Sunday, April 22, 2018

Uberization Of Trucking

A white paper outlining the prospects for and challenges to the introduction of Uber-like tools into the truck market.  The paper delineates the limited market for such devices and presents the likely competitive response of incumbent market making participants in the field, namely the brokers.
Who needs it? Most of the market does not, governed by long-term contracts, private ownership of trucks, or simply tight relationships based on long-standing relationships.  This is not to say electronic tools will not appear in most aspects of the business.   They will most commonly be used to enhance existing structures rather than to create new market mechanisms.  UBA's as envisioned by the new entrants will be limited to the third of the market moving under spot rates.
The matching process has to handle lots of information.   It is a poorly understood fact of the trucking market that all loads, trucks and their matches are different.  Two, seemingly identical rigs will have drivers with different hours left, with different preference for a particular destination, with different disciplines about on-time delivery.    As a result, successful digital tools will have to collect many bits of data regarding each match and have the artificial intelligence to process them.   To date, no entry has shown even the recognition of this need, let alone the capability to meet it.  Yes, eventually the digital revolution will approach this lofty standard, but in the near-future, the adoption will be more the introduction of incremental capability rather than a full market-clearing tool.
What’s the competition?  The popularity of UBA’s is fueled by the success of ‘similar’ startups in two consumer markets, Uber in taxis and Airbnb in lodging.  Such examples make poor analogs for trucking UBA’s because the trucking market is short of capacity and populated by ferociously competitive incumbents.  Trucking is in sharp contrast to the tight regulation, high cost and regulatory restriction in capacity in the taxi and lodging markets.  There is no low-hanging fruit in trucking.
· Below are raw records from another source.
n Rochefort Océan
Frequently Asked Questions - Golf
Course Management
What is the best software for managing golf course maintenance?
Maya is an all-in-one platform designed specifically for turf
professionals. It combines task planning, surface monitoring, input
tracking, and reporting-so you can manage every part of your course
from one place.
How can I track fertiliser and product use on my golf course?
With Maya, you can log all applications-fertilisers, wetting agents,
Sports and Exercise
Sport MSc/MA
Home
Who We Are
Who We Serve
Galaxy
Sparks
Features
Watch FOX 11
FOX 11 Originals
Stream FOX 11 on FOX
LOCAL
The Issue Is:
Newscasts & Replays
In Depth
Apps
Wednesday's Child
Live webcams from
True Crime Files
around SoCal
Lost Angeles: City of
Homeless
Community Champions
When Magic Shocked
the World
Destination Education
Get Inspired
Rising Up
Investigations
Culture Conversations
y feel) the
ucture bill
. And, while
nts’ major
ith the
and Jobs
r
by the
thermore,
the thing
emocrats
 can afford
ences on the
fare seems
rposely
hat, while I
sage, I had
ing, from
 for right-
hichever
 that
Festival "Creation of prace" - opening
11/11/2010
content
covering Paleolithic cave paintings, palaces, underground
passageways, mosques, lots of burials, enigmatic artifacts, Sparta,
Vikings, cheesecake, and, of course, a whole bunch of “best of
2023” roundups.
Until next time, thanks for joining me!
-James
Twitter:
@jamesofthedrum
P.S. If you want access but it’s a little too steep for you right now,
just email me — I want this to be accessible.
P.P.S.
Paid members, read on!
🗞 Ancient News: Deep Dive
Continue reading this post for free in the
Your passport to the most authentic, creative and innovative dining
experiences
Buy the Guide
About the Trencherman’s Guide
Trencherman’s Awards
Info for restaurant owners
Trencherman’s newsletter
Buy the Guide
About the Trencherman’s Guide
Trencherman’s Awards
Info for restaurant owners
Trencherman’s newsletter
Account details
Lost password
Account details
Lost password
Entry in this market is  hard.
Disintermediate what margins?  UBA’s financial projections and competitive economic are based on the disintermediation of broker margins thought to be gushing springs of excess cash.  How a mature market with little or no barriers to entry could support such riches defies the rules of economics.  There are no excess profits be distributed to prospective, shippers, carriers or the investors in the UBA’s.</li>
Who is really at risk?:  Nonetheless, the power of digital tools will revolutionize human productivity in the labor-intense broker function.   These tools will be in use by whoever survives the turbulence of the next twenty year, eliminating much of that manual work.  The brokers may survive, but their staffs will either be doing a whole class of new brokerage work or will be working somewhere else.
Who will win the race up the learning curves?: The longer-term battle will be a race up two related learning curves.  On the one hand is the relatively steep learning curve of digital automation.     On the other is the flat learning curve regarding mastery of the economics of the industry.  Both new tech entrants and incumbent brokers must move up both learning curves, despite their different characteristics.  The higher difficulty of moving across the second curve gives a major advantage to the incumbents.
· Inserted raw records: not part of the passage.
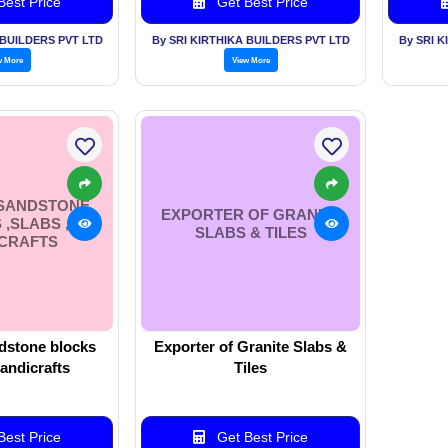
est Price
Get Best Price
 BUILDERS PVT LTD
By SRI KIRTHIKA BUILDERS PVT LTD
By SRI 
w More
View More
 SANDSTONE
EXPORTER OF GRANITE
,SLABS ,
SLABS & TILES
CRAFTS
dstone blocks
Exporter of Granite Slabs &
handicrafts
Tiles
est Price
Get Best Price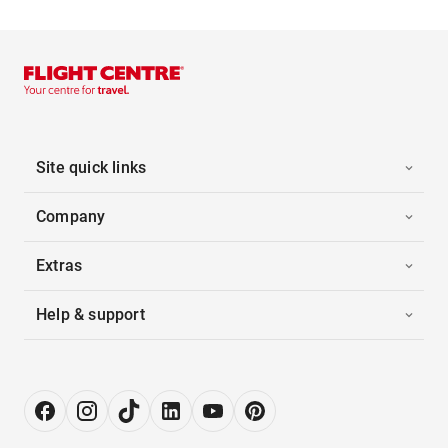
Site quick links
Company
Extras
Help & support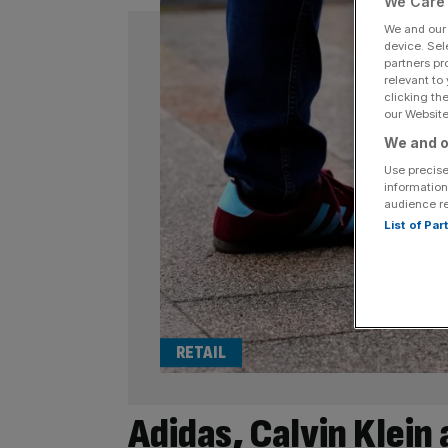
We Care 
We and ou
device. Sel
partners pr
relevant to
clicking th
our Website.
We and o
Use precise
information
audience r
List of Pa
RETAIL
Adidas, Calvin Klein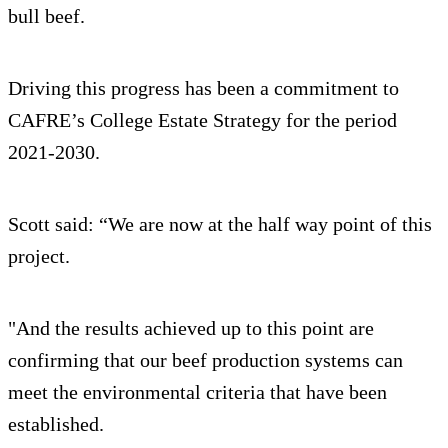
bull beef.
Driving this progress has been a commitment to
CAFRE’s College Estate Strategy for the period
2021-2030.
Scott said: “We are now at the half way point of this
project.
"And the results achieved up to this point are
confirming that our beef production systems can
meet the environmental criteria that have been
established.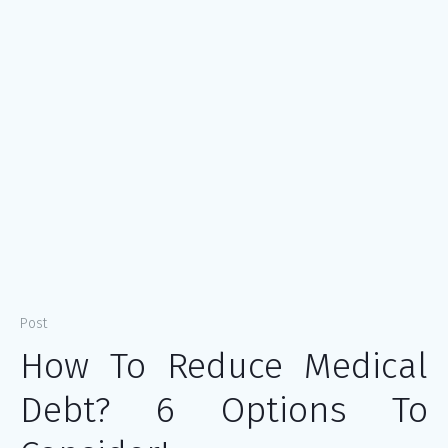
Post
How To Reduce Medical
Debt? 6 Options To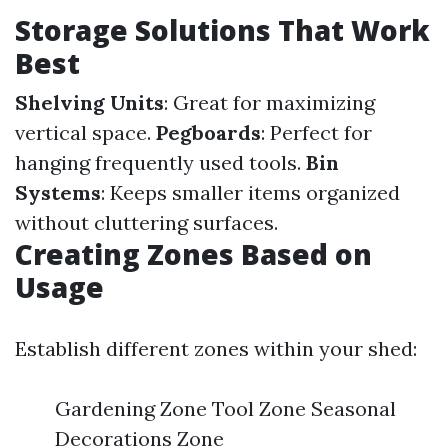
Storage Solutions That Work
Best
Shelving Units
: Great for maximizing
vertical space.
Pegboards
: Perfect for
hanging frequently used tools.
Bin
Systems
: Keeps smaller items organized
without cluttering surfaces.
Creating Zones Based on
Usage
Establish different zones within your shed:
Gardening Zone Tool Zone Seasonal
Decorations Zone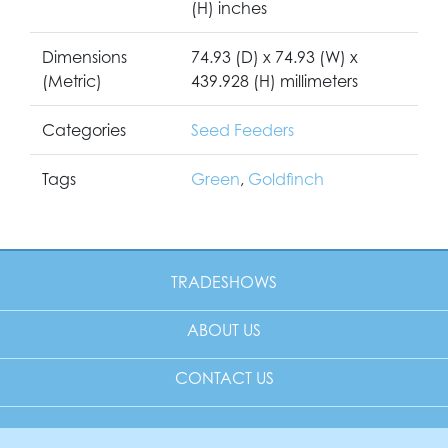
(H) inches
Dimensions
74.93 (D) x 74.93 (W) x
(Metric)
439.928 (H) millimeters
Categories
Seed Feeders
Tags
Green
,
Goldfinch
TRADESHOWS
ABOUT US
CONTACT US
What is the big opportunity?: The big winners will be the players who vertically integrate the industry rather than the horizontal integration envisioned by today’s new entrants.   Because the current system already has harvested the surprisingly limited economies of scale within trucking, this view has limited application – hence my limited view of its prospects.  The far more valuable approach is to integrate deeper into the vertical aspects of supply-chain design, into the lives of drivers, into the economics of manufacturing, distribution and retailing, to determine the best match of truck capacity and demand.   The big winners will be those actors, 4PL’s if you will, who master those economics and the technology that enables it.